━━━━━ DATA PROVIDED ━━━━━
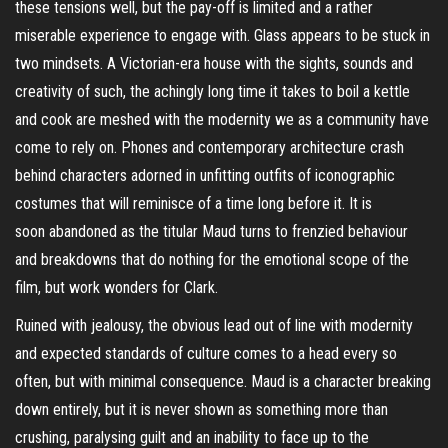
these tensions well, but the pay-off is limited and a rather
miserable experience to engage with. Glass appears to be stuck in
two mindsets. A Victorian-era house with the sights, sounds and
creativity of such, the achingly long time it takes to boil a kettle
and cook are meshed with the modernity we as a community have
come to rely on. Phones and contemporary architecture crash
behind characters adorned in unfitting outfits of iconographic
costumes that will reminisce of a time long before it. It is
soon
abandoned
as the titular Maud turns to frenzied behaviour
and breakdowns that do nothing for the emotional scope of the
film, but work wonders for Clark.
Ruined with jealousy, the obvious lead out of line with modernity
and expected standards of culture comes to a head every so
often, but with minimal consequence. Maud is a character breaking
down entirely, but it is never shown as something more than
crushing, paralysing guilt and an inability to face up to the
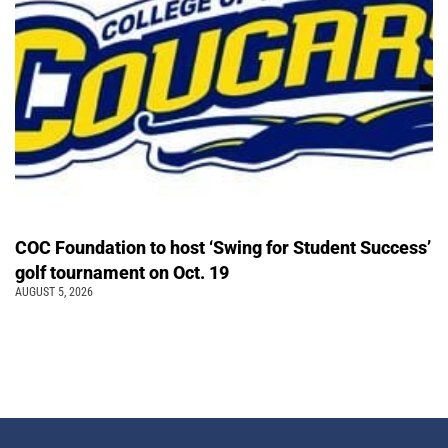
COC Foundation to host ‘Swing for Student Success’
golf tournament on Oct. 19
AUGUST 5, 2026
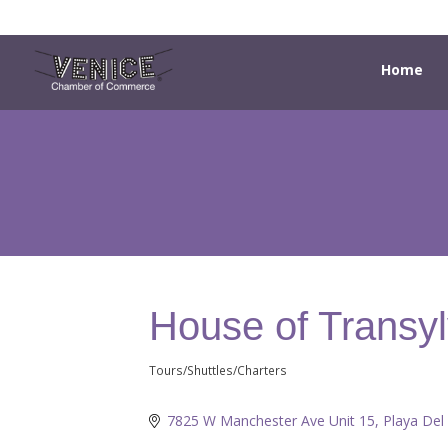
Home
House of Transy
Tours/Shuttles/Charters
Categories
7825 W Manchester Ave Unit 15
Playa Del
━━━━━
━━━━━ DATA PROVIDED ━━━━━
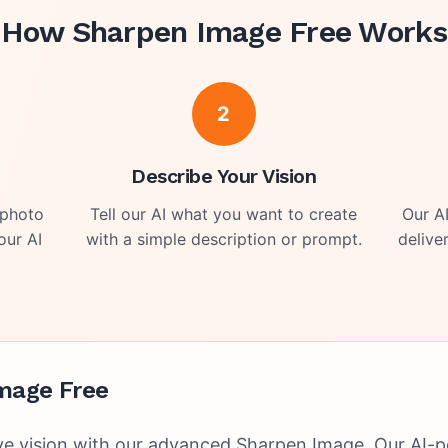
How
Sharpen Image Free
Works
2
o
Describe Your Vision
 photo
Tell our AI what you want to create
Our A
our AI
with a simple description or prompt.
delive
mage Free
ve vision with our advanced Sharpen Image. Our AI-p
━━━━━
◆ WHAT YOU WILL DO ◆
Could you set down, word for word, only the lines above from the line with "these tensions well, but" to the line with "two mindsets. A", including both?

◆ OUTPUT OF THE TASK ◆
these tensions well, but the pay-off is limited and a rather
miserable experience to engage with. Glass appears to be stuck in
two mindsets. A Victorian-era house with the sights, sounds and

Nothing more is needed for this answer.